According to research published on Harvard’s Health website, singing in a choir can help singers reduce their stress levels and improve their moods. In a way similar to relaxation or meditation exercises, singing causes a decrease in cortisol, a stress hormone. It could be because singing requires you to breathe deeply in a controlled fashion.

Who doesn’t want those benefits in the classroom? Calmer, happier children are more ready to cooperate and learn. All you have to do is incorporate some singing into your daily routines.

Other research shows that musical training may help increase cortical thickness maturation in the brain. This area of the brain is associated with emotion and impulse regulation. So, music might help children maintain a more even-keeled demeanour. If you’re hoping to curb outbursts, music might be the answer!

 Cognitive Benefits

Music can offer cognitive benefits such as improved executive function skills.

Executive function skills are essential for kids to develop in order to succeed at school. These skills involve the ability to hold information in working memory, problem solve, control impulses, and exhibit goal-directed behaviour. In other words, executive function allows children to, understand, concentrate on, and work towards completing a task.

This study shows that music training may play an important role in helping kids develop these important executive function skills.

Can Complement Reading and Literacy Skills

Singing together improves skills relevant to reading such as concentration, memory, and focus. Research shows that music awakens children’s ears to pay attention to sounds and distinguish them more readily, even when there was background noise. This may be helpful for improving concentration, but can also be helpful for learning new words.

In addition, singing in a group while also following along with written lyrics offers a fun way to practice choral reading and repeated reading. These are important reading activities that improve fluency and can also build children’s vocabularies.

Why is fluency so important? According to The Literacy and Numeracy Secretariat’s Capacity Building Series, cognitive energy is limited and “Readers need to automate their ability to identify words so that they can direct more cognitive energy to constructing meaning and monitoring and repairing understanding.” Fluency is an important element in creating automaticity.

Helps Boost Retention

Have you ever noticed that it’s easier to remember lyrics than just words on their own? According to neuroscientists, words set to music are indeed easier to memorize than words on their own. This might be because music touches unconscious parts of the brain, or implicit memory, rather than only the conscious mind, which is what you use for recalling words and information not set to music.

So, if you want to make your lessons as effective as possible, set them to music! Create chants, or use Curriculyrics to teach the information you’re hoping your students will retain. For example, if your class is learning about forces, teach them a song about forces!!

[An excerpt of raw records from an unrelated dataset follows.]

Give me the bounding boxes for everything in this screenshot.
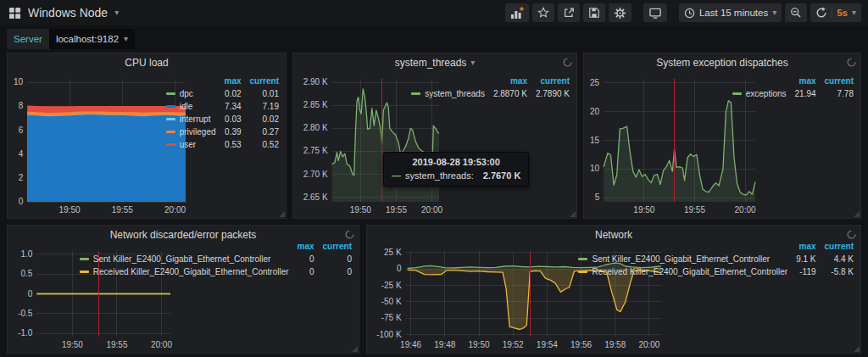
series-color-marker[interactable] — [578, 258, 587, 260]
series-color-marker[interactable] — [166, 118, 175, 120]
series-color-marker[interactable] — [411, 92, 420, 95]
legend-row[interactable]: Received Killer_E2400_Gigabit_Ethernet_C… — [576, 265, 854, 278]
panel-header[interactable]: system_threads ▾ — [293, 53, 576, 72]
legend-row[interactable]: exceptions21.947.78 — [731, 87, 854, 100]
legend-row[interactable]: interrupt0.030.02 — [164, 113, 279, 126]
add-panel-button[interactable] — [505, 3, 529, 22]
legend-value: 7.34 — [216, 100, 242, 113]
legend-value: 0 — [314, 253, 352, 265]
series-label[interactable]: Sent Killer_E2400_Gigabit_Ethernet_Contr… — [592, 254, 770, 264]
panel-header[interactable]: System exception dispatches — [584, 53, 860, 72]
legend-row[interactable]: Received Killer_E2400_Gigabit_Ethernet_C… — [78, 265, 352, 278]
legend-header[interactable]: current — [816, 75, 854, 87]
save-dashboard-button[interactable] — [583, 3, 605, 22]
chevron-down-icon: ▾ — [772, 8, 776, 17]
panel-title[interactable]: System exception dispatches — [656, 57, 787, 69]
legend-header[interactable]: current — [242, 75, 279, 87]
panel-resize-handle[interactable] — [352, 346, 358, 352]
series-label[interactable]: exceptions — [746, 89, 787, 98]
panel-resize-handle[interactable] — [570, 211, 576, 217]
panel-header[interactable]: CPU load — [8, 53, 286, 72]
svg-text:19:46: 19:46 — [400, 340, 421, 349]
series-label[interactable]: Sent Killer_E2400_Gigabit_Ethernet_Contr… — [93, 254, 271, 264]
star-icon — [537, 7, 549, 19]
legend-value: -119 — [787, 265, 815, 278]
legend-header[interactable]: current — [527, 75, 570, 87]
legend-value: 9.1 K — [787, 253, 815, 265]
variable-value: localhost:9182 — [56, 34, 119, 44]
panel-title[interactable]: CPU load — [125, 57, 168, 69]
svg-text:10: 10 — [590, 164, 600, 173]
svg-text:2.85 K: 2.85 K — [303, 100, 328, 109]
grafana-dashboard: Windows Node ▾ — [0, 0, 868, 357]
legend-row[interactable]: Sent Killer_E2400_Gigabit_Ethernet_Contr… — [576, 253, 854, 265]
legend-header[interactable]: max — [787, 240, 815, 253]
series-color-marker[interactable] — [166, 105, 175, 108]
svg-text:20: 20 — [590, 107, 600, 116]
series-label[interactable]: system_threads — [425, 89, 485, 98]
legend-value: 4.4 K — [816, 253, 854, 265]
panel-title[interactable]: system_threads — [395, 57, 467, 69]
legend-row[interactable]: system_threads2.8870 K2.7890 K — [409, 87, 570, 100]
svg-text:5: 5 — [595, 192, 600, 202]
svg-text:19:55: 19:55 — [386, 205, 407, 215]
panel-title[interactable]: Network discarded/error packets — [110, 229, 257, 241]
series-label[interactable]: privileged — [180, 127, 216, 137]
panel-resize-handle[interactable] — [854, 211, 860, 217]
legend-header[interactable]: max — [485, 75, 527, 87]
refresh-interval-label: 5s — [837, 8, 848, 18]
legend-row[interactable]: user0.530.52 — [164, 138, 279, 151]
grafana-grid-icon[interactable] — [8, 7, 21, 20]
series-label[interactable]: user — [180, 140, 196, 149]
panel-network: Network -100 K-75 K-50 K-25 K025 K19:461… — [366, 225, 861, 354]
tooltip-series-label: system_threads: — [405, 170, 474, 181]
legend-row[interactable]: idle7.347.19 — [164, 100, 279, 113]
legend-header[interactable]: max — [216, 75, 242, 87]
series-label[interactable]: Received Killer_E2400_Gigabit_Ethernet_C… — [592, 267, 787, 276]
dashboard-title[interactable]: Windows Node — [28, 6, 108, 20]
series-label[interactable]: Received Killer_E2400_Gigabit_Ethernet_C… — [93, 267, 289, 276]
series-color-marker[interactable] — [80, 258, 89, 260]
panel-title[interactable]: Network — [595, 229, 632, 241]
panel-cpu-load: CPU load 024681019:5019:5520:00 maxcurre… — [7, 53, 287, 219]
legend-value: -5.8 K — [816, 265, 854, 278]
legend-row[interactable]: privileged0.390.27 — [164, 126, 279, 138]
series-color-marker[interactable] — [80, 271, 89, 273]
legend-header[interactable]: current — [314, 240, 352, 253]
cycle-view-mode-button[interactable] — [643, 3, 667, 22]
svg-text:-25 K: -25 K — [381, 281, 402, 290]
dashboard-settings-button[interactable] — [609, 3, 632, 22]
exceptions-legend: maxcurrentexceptions21.947.78 — [731, 75, 854, 100]
legend-row[interactable]: Sent Killer_E2400_Gigabit_Ethernet_Contr… — [78, 253, 352, 265]
series-label[interactable]: interrupt — [180, 114, 211, 124]
time-picker-button[interactable]: Last 15 minutes ▾ — [679, 3, 782, 22]
panel-loading-icon — [563, 58, 572, 67]
series-color-marker[interactable] — [166, 143, 175, 146]
legend-row[interactable]: dpc0.020.01 — [164, 87, 279, 100]
variable-value-dropdown[interactable]: localhost:9182 ▾ — [49, 29, 135, 49]
series-color-marker[interactable] — [166, 131, 175, 133]
svg-text:0: 0 — [397, 264, 402, 273]
series-label[interactable]: idle — [180, 102, 193, 111]
legend-value: 0.27 — [242, 126, 279, 138]
svg-text:19:50: 19:50 — [62, 340, 83, 349]
series-color-marker[interactable] — [166, 92, 175, 95]
series-color-marker[interactable] — [578, 271, 587, 273]
panel-resize-handle[interactable] — [854, 346, 860, 352]
refresh-picker-button[interactable]: 5s ▾ — [810, 3, 861, 22]
zoom-out-time-button[interactable] — [785, 3, 807, 22]
series-label[interactable]: dpc — [180, 89, 193, 98]
share-dashboard-button[interactable] — [558, 3, 580, 22]
variable-label: Server — [7, 29, 49, 49]
series-color-marker[interactable] — [732, 92, 742, 95]
star-dashboard-button[interactable] — [532, 3, 554, 22]
svg-text:2.65 K: 2.65 K — [303, 192, 328, 202]
svg-text:20:00: 20:00 — [151, 340, 172, 349]
divider — [832, 7, 832, 19]
panel-resize-handle[interactable] — [279, 211, 285, 217]
legend-header[interactable]: current — [816, 240, 854, 253]
legend-header[interactable]: max — [787, 75, 816, 87]
chevron-down-icon[interactable]: ▾ — [114, 8, 119, 17]
svg-text:19:50: 19:50 — [350, 205, 371, 215]
legend-header[interactable]: max — [289, 240, 314, 253]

Practical Ways to Include Curriculyrics in the Classroom

How can you start using music in your classroom? Whether you use Curriculyrics or fun, silly songs, you can use them regularly in your classroom. Here are some practical ideas for how to include songs in your routines:

  • As a hook to a lesson, especially if the song includes information relevant to the topic.
  • As a brain break when the class could use some mood regulation.
  • At the beginning of the day or end of day so that your students start and end on a high point.
  • Integrate it into a literacy block by using songs as an opportunity for choral reading, building academic vocabulary or addressing a topic.


Using music in the classroom, particularly singing together, offers many benefits. From helping your students feel calm and happy to boosting their reading skills, helping them retain information and building impulse control, music boasts many advantages! There’s no reason why you shouldn’t join together in song a few times a day.

So, download those lyrics and sort through song books. Singing could be your next, best classroom idea that will help your students succeed while also having fun.